AgPipeline / issues-and-projects

Repository for issues and projects
BSD 3-Clause "New" or "Revised" License
3 stars 1 forks source link

Makeflow pipeline steps should not call out to external databases #29

Closed julianpistorius closed 4 years ago

julianpistorius commented 4 years ago

The current behavior or issue

Currently the agpipeline/cleanmetadata and agpipeline/canopycover steps call out to an external database (BETYdb at Illinois).

This will cause reliability, scalability and reproducibility problems.

Expected behavior

Every run of a pipeline (same code and input) should be deterministic and idempotent.

There can be a 'stateful' wrapper around a deterministic core which talks to external systems.

Completion criteria

(DRAFT SOLUTION)

See https://github.com/terraref/workflow-pilot for inspiration.
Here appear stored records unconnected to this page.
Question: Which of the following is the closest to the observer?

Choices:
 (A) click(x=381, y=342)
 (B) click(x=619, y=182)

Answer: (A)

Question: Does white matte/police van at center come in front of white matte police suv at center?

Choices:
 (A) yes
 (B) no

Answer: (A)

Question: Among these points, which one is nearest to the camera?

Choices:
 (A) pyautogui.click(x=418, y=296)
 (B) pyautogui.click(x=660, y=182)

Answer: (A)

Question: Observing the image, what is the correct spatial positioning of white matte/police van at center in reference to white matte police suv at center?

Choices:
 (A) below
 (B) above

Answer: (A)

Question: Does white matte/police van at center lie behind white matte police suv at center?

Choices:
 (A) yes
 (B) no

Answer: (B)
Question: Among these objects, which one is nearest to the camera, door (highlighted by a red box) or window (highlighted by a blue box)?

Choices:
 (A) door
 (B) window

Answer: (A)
julianpistorius commented 4 years ago

From a thread in ACIC Slack, by @Chris-Schnaufer:

On the BETYdb front, I have 4 approaches that could be taken (listed below). I believe the first approach is the best, but I've never tested it with a running container (yet) but it appears others have,

Option 1: Call terrautils.betydb.dump_experiments() to write "bety_experiments.json" (specifying terra ref BETYdb instance with BETYDB_URL, BETYDB_KEY) setting local environment variable "BETYDB_LOCAL_CACHE_FOLDER" to a folder Set environment variable "BETYDB_LOCAL_CACHE_FOLDER" in Docker containers to the location of cache file "bety_experiments.json"
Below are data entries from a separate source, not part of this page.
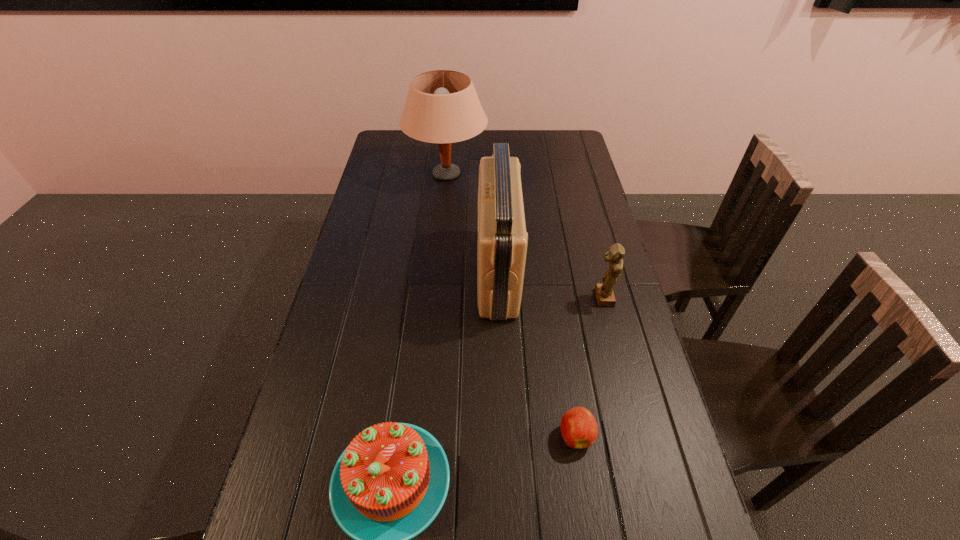 Locate an element on the screen. The height and width of the screenshot is (540, 960). free location located on the front-facing side of the third shortest object is located at coordinates (459, 298).

The height and width of the screenshot is (540, 960). I want to click on vacant space situated 0.240m on the front-facing side of the third shortest object, so click(x=513, y=298).

Image resolution: width=960 pixels, height=540 pixels. I want to click on vacant space positioned 0.090m on the front-facing side of the third shortest object, so click(563, 298).

Where is `vacant space located 0.050m on the back of the shortest object`? vacant space located 0.050m on the back of the shortest object is located at coordinates (570, 399).

Where is `object positioned at the far edge`? Image resolution: width=960 pixels, height=540 pixels. object positioned at the far edge is located at coordinates (442, 106).

This screenshot has height=540, width=960. I want to click on object present at the left edge, so click(x=442, y=106).

This screenshot has width=960, height=540. What are the coordinates of `object present at the right edge` in the screenshot? It's located at (604, 292).

Where is `object located at the far left corner`? Image resolution: width=960 pixels, height=540 pixels. object located at the far left corner is located at coordinates (442, 106).

The image size is (960, 540). In the image, there is a desktop. What are the coordinates of `vacant region at the far edge` in the screenshot? It's located at (529, 147).

The height and width of the screenshot is (540, 960). I want to click on free region at the left edge, so click(x=299, y=403).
Option 2: Call terrautils.betydb. dump_experiments() to write "bety_experiments.json" Have a web server serve up the contents when experiment requests are made:

Option 3: Have a proxy that caches the requests and calls terra ref BETYdb when a query result isn't available

Option 4: Stand up BETYdb instance, populate it, clone it & run as many local instances as you want

Option 1 & 2 prefetch the data. Options 2 & 3 require standing up one or more web servers. Option 4 could be the slowest solution of all to implement.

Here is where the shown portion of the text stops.